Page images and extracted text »
===============
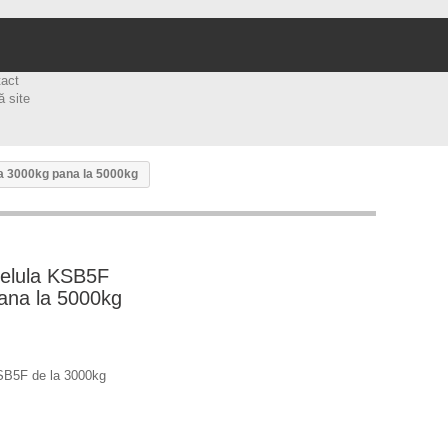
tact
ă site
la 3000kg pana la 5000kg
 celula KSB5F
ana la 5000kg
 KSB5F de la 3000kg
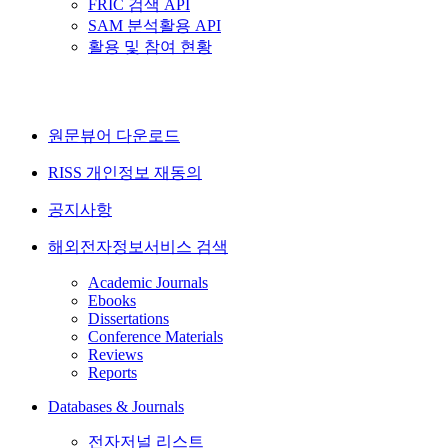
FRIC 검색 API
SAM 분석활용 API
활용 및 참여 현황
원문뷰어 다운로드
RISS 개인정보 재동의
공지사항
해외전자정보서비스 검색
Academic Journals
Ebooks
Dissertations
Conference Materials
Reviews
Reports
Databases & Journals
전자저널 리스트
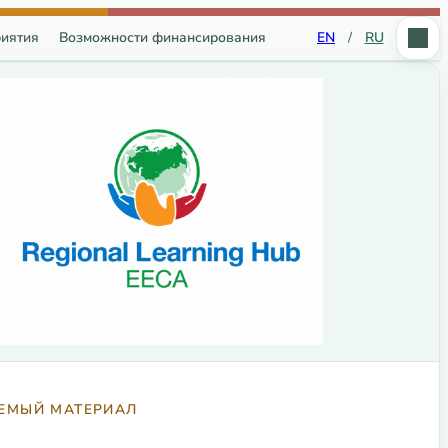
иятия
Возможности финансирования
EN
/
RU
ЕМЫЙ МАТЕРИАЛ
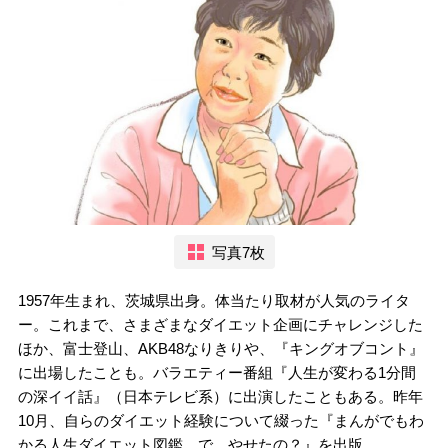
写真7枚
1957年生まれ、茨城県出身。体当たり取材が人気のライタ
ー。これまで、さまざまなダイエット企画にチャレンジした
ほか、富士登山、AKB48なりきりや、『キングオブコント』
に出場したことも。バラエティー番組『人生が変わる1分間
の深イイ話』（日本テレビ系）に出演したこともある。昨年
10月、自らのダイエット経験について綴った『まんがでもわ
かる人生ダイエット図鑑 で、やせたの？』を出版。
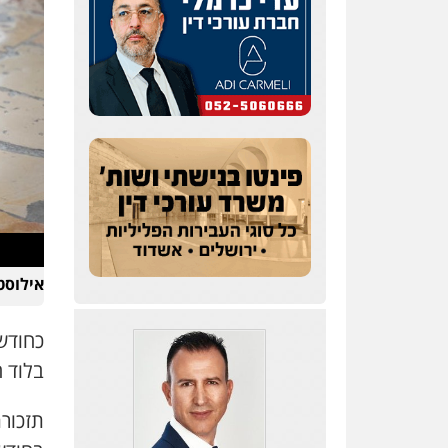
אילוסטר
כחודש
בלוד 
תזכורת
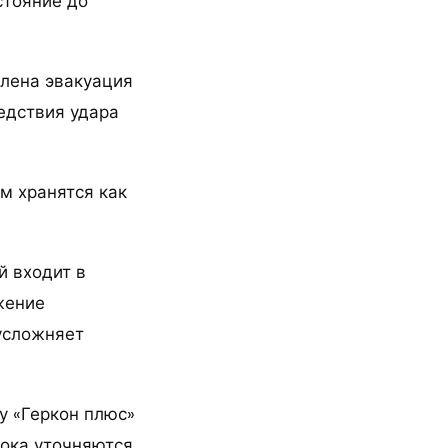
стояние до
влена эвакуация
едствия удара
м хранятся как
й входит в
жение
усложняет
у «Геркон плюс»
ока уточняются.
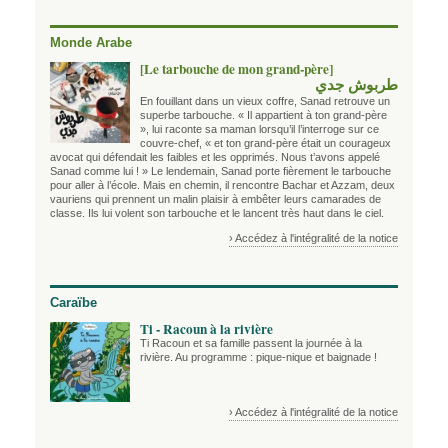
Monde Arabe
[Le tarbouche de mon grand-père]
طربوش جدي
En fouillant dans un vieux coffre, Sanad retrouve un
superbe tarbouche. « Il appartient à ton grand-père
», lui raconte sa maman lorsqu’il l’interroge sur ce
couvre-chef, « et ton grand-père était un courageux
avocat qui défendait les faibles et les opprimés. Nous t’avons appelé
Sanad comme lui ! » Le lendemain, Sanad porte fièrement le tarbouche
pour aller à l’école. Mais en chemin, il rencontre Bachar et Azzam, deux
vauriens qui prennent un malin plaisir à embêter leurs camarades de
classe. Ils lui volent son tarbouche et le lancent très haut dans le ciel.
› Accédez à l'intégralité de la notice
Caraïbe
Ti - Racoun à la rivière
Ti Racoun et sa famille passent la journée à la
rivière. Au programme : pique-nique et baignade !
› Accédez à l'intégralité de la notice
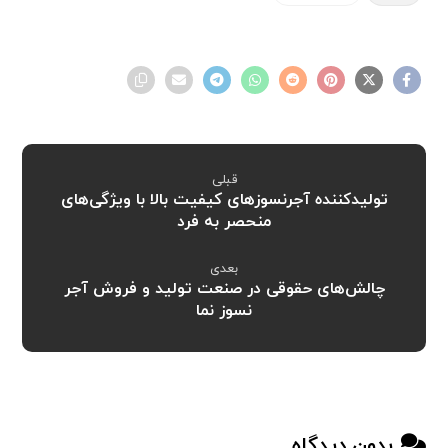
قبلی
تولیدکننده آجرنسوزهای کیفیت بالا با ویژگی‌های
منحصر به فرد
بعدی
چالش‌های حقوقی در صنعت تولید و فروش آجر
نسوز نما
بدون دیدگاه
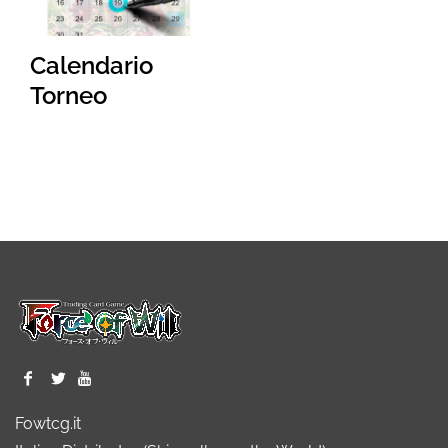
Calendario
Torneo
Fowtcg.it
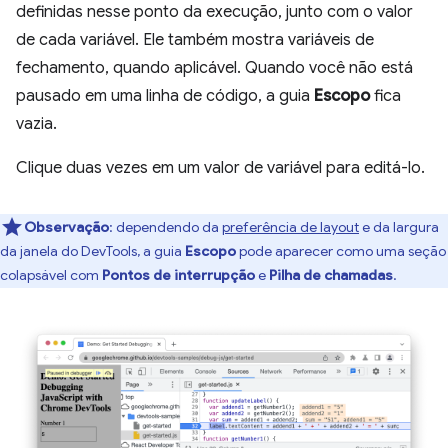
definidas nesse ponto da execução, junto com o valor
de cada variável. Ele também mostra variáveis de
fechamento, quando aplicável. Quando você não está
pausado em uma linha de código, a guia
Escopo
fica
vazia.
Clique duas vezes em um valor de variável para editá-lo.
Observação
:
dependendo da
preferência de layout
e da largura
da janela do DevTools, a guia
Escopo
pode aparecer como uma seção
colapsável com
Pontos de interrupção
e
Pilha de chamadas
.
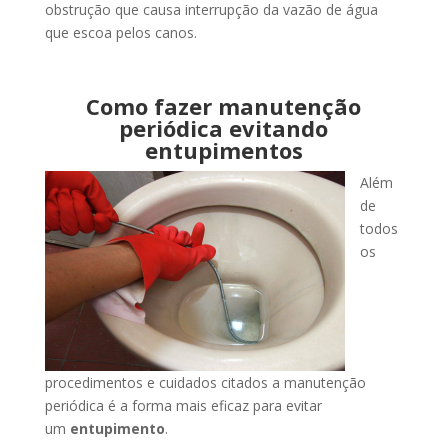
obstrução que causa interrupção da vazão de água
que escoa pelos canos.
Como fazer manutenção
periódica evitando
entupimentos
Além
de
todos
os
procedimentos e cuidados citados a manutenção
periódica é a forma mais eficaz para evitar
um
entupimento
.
===============
Prompt » Scan the entries above for the string "grand", and copy every line where it turns up.

Your response »
[Le tarbouche de mon grand-père]
superbe tarbouche. « Il appartient à ton grand-père
couvre-chef, « et ton grand-père était un courageux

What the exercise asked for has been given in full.